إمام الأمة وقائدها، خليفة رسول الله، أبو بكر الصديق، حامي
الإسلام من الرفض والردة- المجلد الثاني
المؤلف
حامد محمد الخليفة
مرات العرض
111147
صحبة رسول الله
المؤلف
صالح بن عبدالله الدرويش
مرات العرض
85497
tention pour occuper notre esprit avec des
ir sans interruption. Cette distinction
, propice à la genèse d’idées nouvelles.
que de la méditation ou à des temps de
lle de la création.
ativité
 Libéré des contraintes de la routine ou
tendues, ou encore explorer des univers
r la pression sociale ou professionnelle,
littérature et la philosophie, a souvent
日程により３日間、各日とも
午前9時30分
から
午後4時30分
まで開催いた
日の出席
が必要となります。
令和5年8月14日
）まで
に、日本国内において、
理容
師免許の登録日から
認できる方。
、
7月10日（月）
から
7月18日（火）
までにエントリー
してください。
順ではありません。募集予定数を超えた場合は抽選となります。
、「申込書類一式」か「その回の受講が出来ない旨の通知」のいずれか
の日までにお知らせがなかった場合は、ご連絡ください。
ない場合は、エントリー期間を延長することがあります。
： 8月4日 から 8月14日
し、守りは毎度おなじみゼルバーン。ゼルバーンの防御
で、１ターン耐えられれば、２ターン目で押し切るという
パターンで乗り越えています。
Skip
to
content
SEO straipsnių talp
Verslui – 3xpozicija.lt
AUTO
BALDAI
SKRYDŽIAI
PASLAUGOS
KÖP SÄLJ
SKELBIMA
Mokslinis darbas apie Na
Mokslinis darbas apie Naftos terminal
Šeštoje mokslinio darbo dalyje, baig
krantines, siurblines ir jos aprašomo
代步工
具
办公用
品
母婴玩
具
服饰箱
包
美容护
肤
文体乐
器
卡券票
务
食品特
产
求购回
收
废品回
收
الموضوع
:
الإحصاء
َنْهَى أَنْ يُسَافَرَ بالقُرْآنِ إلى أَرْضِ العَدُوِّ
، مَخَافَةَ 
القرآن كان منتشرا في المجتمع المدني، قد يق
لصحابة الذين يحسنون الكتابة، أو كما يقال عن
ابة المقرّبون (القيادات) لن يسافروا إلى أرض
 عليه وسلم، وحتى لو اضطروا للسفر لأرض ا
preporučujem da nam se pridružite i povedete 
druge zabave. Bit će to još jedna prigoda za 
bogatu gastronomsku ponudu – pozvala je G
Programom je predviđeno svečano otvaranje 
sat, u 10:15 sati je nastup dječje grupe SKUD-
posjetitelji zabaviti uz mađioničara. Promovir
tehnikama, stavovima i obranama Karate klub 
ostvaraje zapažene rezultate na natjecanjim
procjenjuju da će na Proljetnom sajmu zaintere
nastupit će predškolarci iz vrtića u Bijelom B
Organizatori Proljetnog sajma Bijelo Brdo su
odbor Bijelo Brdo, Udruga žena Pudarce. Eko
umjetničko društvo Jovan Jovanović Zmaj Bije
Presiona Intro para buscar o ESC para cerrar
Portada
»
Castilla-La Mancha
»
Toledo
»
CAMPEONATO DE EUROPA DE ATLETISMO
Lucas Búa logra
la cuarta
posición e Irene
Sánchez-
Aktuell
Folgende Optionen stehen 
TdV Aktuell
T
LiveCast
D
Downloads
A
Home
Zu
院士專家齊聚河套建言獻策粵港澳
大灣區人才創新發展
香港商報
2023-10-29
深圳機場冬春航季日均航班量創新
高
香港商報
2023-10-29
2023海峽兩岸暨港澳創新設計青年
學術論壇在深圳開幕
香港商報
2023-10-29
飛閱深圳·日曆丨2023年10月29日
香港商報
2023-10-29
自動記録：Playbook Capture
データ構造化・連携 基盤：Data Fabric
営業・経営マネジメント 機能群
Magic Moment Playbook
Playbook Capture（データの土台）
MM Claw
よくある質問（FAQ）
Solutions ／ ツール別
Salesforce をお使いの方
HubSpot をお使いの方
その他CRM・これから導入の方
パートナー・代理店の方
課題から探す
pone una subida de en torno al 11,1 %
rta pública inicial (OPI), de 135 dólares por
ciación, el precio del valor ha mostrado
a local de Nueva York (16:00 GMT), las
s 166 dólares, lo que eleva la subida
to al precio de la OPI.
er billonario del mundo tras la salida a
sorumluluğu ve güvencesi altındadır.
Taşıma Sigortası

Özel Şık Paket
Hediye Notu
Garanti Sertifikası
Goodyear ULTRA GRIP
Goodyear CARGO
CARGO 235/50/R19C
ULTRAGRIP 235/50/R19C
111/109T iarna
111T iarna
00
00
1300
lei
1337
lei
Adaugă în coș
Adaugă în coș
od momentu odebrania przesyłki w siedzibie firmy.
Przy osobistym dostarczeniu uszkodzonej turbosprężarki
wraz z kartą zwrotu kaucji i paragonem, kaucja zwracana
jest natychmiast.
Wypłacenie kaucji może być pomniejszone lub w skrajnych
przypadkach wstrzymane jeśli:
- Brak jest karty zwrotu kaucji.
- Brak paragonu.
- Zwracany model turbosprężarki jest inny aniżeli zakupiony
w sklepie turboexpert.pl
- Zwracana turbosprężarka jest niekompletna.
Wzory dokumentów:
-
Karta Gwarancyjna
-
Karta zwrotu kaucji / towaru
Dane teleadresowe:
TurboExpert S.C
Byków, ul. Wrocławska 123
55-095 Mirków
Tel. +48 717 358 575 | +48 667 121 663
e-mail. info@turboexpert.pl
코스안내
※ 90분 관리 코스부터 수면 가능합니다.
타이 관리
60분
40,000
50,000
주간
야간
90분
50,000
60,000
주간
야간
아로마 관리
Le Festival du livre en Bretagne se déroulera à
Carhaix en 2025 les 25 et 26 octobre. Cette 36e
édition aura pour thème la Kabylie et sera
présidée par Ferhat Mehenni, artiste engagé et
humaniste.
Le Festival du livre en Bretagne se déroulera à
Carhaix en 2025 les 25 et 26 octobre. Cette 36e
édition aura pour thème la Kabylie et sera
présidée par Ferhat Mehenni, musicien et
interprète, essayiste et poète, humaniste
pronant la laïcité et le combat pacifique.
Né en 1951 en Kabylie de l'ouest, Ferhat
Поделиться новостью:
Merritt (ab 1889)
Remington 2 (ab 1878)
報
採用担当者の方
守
■ ■ ■ ■ ■ ■ ■
Return, line for line and unchanged, the data from its first line through the line containing "Mokslinis darbas apie Naftos terminal".

إمام الأمة وقائدها، خليفة رسول الله، أبو بكر الصديق، حامي
الإسلام من الرفض والردة- المجلد الثاني
المؤلف
حامد محمد الخليفة
مرات العرض
111147
صحبة رسول الله
المؤلف
صالح بن عبدالله الدرويش
مرات العرض
85497
tention pour occuper notre esprit avec des
ir sans interruption. Cette distinction
, propice à la genèse d’idées nouvelles.
que de la méditation ou à des temps de
lle de la création.
ativité
 Libéré des contraintes de la routine ou
tendues, ou encore explorer des univers
r la pression sociale ou professionnelle,
littérature et la philosophie, a souvent
日程により３日間、各日とも
午前9時30分
から
午後4時30分
まで開催いた
日の出席
が必要となります。
令和5年8月14日
）まで
に、日本国内において、
理容
師免許の登録日から
認できる方。
、
7月10日（月）
から
7月18日（火）
までにエントリー
してください。
順ではありません。募集予定数を超えた場合は抽選となります。
、「申込書類一式」か「その回の受講が出来ない旨の通知」のいずれか
の日までにお知らせがなかった場合は、ご連絡ください。
ない場合は、エントリー期間を延長することがあります。
： 8月4日 から 8月14日
し、守りは毎度おなじみゼルバーン。ゼルバーンの防御
で、１ターン耐えられれば、２ターン目で押し切るという
パターンで乗り越えています。
Skip
to
content
SEO straipsnių talp
Verslui – 3xpozicija.lt
AUTO
BALDAI
SKRYDŽIAI
PASLAUGOS
KÖP SÄLJ
SKELBIMA
Mokslinis darbas apie Na
Mokslinis darbas apie Naftos terminal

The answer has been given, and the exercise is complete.